Elle dérapa sur la droite, dans la direction opposée à la voiture de Koesler.
Au même instant, elle jeta un ultime coup d'œil à l'intérieur du magasin. Elle détalait déjà sur le trottoir. Mais elle avait eu le temps de discerner que quelque chose d'anormal était en train de se produire. Le chauve lui tournait le dos et il tenait un gros pistolet dans sa main…
C'est tout ce qu'elle vit nettement, mais alors qu elle commençait sa course éperdue dans la foule du soir, elle entendit nettement le bruit des déflagrations.
Elle savait pertinemment que c'étaient des coups de feu qu'on tirait, là.
C'est Oskar qui se rendit compte le premier que la môme avait disparu.
Il venait de reposer un vinyl de Peter Tosh dans son bac lorsque, en relevant la tête vers les rayons de livres, il s'aperçut qu'Alice n'y était plus. Il lui fallut moins d'une seconde pour comprendre la globalité de la situation.
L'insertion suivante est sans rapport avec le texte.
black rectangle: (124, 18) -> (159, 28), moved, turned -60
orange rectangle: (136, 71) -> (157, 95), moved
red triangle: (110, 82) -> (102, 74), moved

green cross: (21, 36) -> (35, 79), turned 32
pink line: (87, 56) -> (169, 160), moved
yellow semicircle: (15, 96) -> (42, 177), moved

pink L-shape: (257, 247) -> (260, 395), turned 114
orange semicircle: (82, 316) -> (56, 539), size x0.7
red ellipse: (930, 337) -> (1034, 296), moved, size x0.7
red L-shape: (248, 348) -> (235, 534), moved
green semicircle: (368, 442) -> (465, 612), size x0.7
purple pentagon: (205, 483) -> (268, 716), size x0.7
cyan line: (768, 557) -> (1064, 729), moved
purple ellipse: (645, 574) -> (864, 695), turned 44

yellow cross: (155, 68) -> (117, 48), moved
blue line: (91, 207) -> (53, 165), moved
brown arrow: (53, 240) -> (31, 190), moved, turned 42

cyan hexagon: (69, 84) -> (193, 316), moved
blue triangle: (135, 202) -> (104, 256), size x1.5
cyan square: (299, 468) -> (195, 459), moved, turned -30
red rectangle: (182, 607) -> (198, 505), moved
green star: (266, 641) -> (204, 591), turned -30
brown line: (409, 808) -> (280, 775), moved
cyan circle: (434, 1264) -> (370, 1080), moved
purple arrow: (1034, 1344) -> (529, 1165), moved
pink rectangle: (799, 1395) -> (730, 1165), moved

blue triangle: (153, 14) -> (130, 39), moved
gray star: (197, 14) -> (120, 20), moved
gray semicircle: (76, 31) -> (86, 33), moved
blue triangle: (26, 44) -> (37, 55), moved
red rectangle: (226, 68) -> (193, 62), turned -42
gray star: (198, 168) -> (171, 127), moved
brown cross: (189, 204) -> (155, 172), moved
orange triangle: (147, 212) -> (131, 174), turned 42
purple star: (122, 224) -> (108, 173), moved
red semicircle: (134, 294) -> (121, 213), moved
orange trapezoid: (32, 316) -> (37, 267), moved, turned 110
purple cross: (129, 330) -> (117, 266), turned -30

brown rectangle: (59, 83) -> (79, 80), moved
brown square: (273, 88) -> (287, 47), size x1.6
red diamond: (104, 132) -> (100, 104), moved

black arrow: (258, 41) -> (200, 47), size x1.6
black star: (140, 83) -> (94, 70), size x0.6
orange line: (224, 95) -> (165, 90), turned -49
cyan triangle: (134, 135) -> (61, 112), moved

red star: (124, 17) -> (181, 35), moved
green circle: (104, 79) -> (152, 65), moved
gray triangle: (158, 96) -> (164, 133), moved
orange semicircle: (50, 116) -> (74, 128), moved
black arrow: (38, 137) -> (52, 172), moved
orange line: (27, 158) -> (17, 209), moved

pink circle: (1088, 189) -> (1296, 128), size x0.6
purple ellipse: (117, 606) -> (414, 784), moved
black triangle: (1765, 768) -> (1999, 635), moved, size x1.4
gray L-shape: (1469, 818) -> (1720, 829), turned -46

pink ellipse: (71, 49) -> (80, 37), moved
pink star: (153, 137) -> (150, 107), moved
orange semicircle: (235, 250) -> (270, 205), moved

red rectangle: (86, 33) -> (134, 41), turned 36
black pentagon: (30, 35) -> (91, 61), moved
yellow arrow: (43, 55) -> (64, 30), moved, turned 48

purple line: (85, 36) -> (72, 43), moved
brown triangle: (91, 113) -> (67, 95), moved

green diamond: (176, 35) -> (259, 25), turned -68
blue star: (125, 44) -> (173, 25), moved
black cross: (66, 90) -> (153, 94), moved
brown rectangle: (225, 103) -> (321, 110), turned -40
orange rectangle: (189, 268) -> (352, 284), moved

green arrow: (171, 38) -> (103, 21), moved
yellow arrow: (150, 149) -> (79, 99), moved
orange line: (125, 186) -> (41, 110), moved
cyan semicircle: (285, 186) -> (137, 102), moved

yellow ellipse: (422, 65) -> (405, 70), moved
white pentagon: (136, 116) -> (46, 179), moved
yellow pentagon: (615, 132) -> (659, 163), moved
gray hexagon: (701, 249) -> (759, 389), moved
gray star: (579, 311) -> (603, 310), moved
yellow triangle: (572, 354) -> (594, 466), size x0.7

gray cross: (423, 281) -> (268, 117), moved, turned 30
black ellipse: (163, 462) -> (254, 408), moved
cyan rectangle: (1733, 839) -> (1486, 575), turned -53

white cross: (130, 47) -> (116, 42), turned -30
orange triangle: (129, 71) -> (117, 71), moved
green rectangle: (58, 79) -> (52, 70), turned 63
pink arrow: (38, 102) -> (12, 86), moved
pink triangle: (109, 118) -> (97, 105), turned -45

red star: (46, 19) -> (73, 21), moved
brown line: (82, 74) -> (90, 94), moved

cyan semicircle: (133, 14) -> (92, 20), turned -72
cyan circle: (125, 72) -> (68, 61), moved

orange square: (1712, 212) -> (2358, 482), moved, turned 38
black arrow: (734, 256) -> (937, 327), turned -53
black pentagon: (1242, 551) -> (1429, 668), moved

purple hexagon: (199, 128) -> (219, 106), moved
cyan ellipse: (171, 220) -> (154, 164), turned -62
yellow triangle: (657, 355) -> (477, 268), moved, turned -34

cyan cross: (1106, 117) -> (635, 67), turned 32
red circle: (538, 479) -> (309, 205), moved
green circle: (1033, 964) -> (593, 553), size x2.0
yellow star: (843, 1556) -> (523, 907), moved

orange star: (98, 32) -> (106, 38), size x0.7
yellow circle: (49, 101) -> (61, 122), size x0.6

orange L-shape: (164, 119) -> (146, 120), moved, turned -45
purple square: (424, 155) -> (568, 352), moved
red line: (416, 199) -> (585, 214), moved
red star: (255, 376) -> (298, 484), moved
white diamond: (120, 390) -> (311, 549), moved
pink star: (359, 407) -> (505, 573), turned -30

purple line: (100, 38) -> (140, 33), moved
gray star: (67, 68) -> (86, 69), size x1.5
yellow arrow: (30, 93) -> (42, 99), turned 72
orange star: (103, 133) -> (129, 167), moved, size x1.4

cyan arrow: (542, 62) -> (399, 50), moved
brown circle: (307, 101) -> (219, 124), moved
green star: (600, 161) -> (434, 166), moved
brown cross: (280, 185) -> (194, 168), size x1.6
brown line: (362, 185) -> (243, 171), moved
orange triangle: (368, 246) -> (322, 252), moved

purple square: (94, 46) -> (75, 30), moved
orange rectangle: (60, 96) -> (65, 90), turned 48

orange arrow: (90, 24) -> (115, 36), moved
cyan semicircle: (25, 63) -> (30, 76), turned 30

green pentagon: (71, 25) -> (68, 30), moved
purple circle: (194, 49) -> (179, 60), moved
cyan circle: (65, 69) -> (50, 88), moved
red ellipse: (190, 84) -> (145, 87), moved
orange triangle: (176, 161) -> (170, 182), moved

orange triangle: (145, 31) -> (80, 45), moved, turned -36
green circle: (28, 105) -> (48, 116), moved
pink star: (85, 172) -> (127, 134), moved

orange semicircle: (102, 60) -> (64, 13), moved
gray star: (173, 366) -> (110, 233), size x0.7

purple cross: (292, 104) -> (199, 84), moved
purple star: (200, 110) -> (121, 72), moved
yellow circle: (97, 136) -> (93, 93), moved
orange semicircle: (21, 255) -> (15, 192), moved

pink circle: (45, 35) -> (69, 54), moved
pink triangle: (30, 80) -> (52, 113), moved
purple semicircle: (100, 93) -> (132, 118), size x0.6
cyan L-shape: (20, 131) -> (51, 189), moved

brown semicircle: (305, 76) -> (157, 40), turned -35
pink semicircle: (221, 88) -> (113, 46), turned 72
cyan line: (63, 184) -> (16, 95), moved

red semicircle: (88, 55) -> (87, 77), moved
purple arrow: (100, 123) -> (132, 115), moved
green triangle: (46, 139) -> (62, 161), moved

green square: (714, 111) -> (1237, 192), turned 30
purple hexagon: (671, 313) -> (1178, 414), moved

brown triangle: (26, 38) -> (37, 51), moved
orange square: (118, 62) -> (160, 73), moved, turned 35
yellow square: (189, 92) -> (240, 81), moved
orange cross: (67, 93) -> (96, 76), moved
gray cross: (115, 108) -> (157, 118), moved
Il empoigna Julian et plein d'une sourde angoisse l'entraîna vers le dernier endroit où il l' avait vue:
– Elle est plus là, Julian, merde…
Julian tourna la tête en tous sens comme un périscope cherchant à détecter la petite silhouette en bleu marine.
Ils fonçaient le long des rayonnages de bouquins.
– Où tu l'as vue en dernier Julian?
– Là-bas au bout du rayon…
Oskar pressa encore le pas.
– Merde merde, Anita va nous tuer… Putain de merde.
Julian ne répondit rien.
Ils arrivèrent à l'extrémité du rayon et firent le tour de la cage d'escalier mécanique en dérapant sur le sol glissant.
– Tu la vois?
– Non j'vois rien… elle est pas là…
Oskar fit volte-face et observa l'escalator qui déroulait ses marches mobiles vers les étages inférieurs. Son instinct lui fit comprendre ce qui s'était passé.